Now, if you use ./manage.py runserver, all static files should be shown correctly.

Alternatively to using a static/ directory inside your apps, you can define a list of directories (STATICFILES_DIRS) in your settings file where Django will additionally look for static files. For example:

STATICFILES_DIRS = (
    os.path.join(BASE_DIR, "static"),
    '/var/www/static/',
    )

Static file namespacing

Now we might be able to get away with putting our static files directly in my_app/static/ (rather than creating another my_app subdirectory), but it would actually be a bad idea. Django will use the last static file it finds whose name matches, and if you had a static file with the same name in a different application, Django would be unable to distinguish between them. We need to be able to point Django at the right one, and the easiest way to ensure this is by namespacing them. That is, by putting those static files inside another directory named for the application itself.

Serving files uploaded by a user

During development, you can serve user-uploaded media files from MEDIA_ROOT. using, the django.contrib.staticfiles.views.serve() view. For clarity, this is not suitable for production use. For some common deployment strategies, see Deploying static files to production.

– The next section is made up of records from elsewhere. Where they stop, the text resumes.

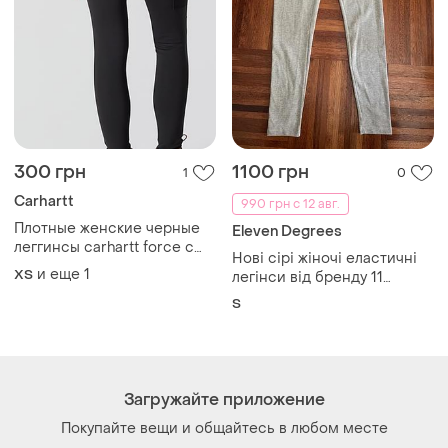
300 грн
1100 грн
1
0
Carhartt
990 грн с 12 авг.
Плотные женские черные
Eleven Degrees
леггинсы carhartt force с
Нові сірі жіночі еластичні
карманами
и еще
1
ХS
легінси від бренду 11
degrees мають
S
характерний чорний
еластичний пояс із
написоом 8/36/s uk 🇬🇧
Загружайте приложение
Покупайте вещи и общайтесь в любом месте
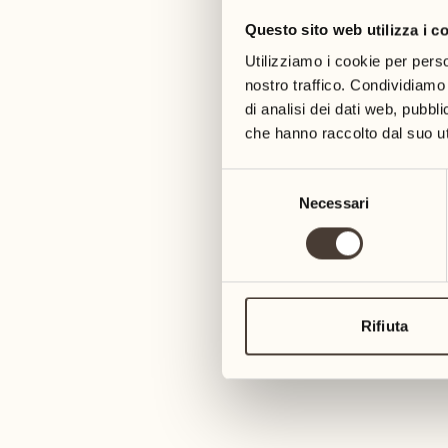
Questo sito web utilizza i c
05
12
mercoledì
mercoledì
Utilizziamo i cookie per perso
nostro traffico. Condividiamo 
di analisi dei dati web, pubbl
06
13
3
che hanno raccolto dal suo uti
giovedì
giovedì
Selezione
07
14
Necessari
del
6
venerdì
venerdì
consenso
08
15
4
sabato
sabato
Rifiuta
09
16
2
domenica
domenica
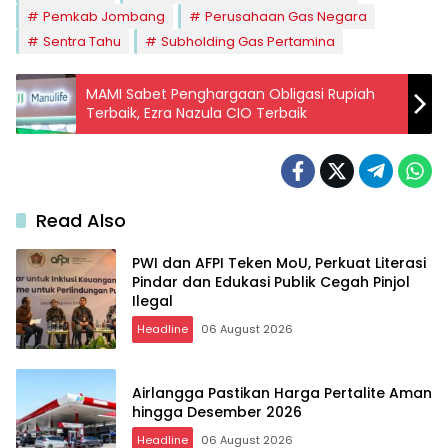
Pemkab Jombang
Perusahaan Gas Negara
Sentra Tahu
Subholding Gas Pertamina
MAMI Sabet Penghargaan Obligasi Rupiah
Terbaik, Ezra Nazula CIO Terbaik
Read Also
PWI dan AFPI Teken MoU, Perkuat Literasi
Pindar dan Edukasi Publik Cegah Pinjol
Ilegal
Headline
06 August 2026
Airlangga Pastikan Harga Pertalite Aman
hingga Desember 2026
Headline
06 August 2026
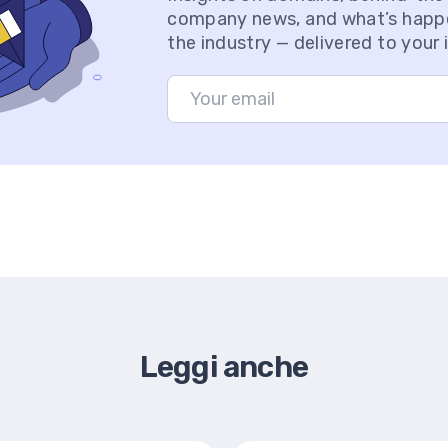
company news, and what’s happ
the industry — delivered to your 
Leggi anche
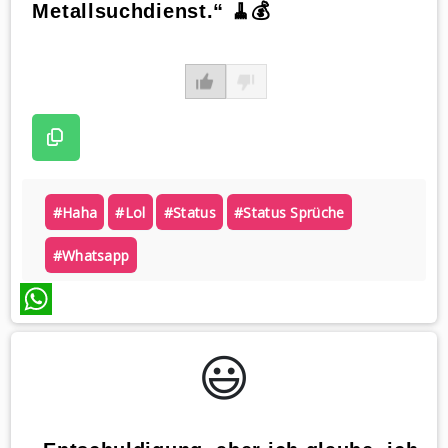
Metallsuchdienst.“ 🧹💰
#haha
#lol
#status
#status Sprüche
#whatsapp
WhatsApp
😃️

For example, if your MEDIA_URL is defined as ‘/media/’, you can do this by adding the following snippet to your urls.py:

from django.conf import settings
from django.conf.urls.static import static

urlpatterns = patterns('',
    # ... the rest of your URLconf goes here ...
    ) + static(settings.MEDIA_URL, document_root=settings.MEDIA_ROOT)

Note

This helper function works only in debug mode and only if the given prefix is local (e.g. /static/) and not a URL (e.g. http://static.example.com/).

Deployment

django.contrib.staticfiles provides a convenience management command for gathering static files in a single directory so you can serve them easily.

  1. Set the STATIC_ROOT setting to the directory from which you’d like to serve these files, for example:

    STATIC_ROOT = "/var/www/example.com/static/"
    
  2. Run the collectstatic management command:

    ./manage.py collectstatic

    This will copy all files from your static folders into the STATIC_ROOT directory.

  3. Use a webserver of your choice to serve the files. Deploying static files to production covers some common deployment strategies for static files.

Learn more

This document has covered the basics and some common usage patterns. For complete details on all the settings, commands, template tags, and other pieces included in django.contrib.staticfiles, see the staticfiles reference.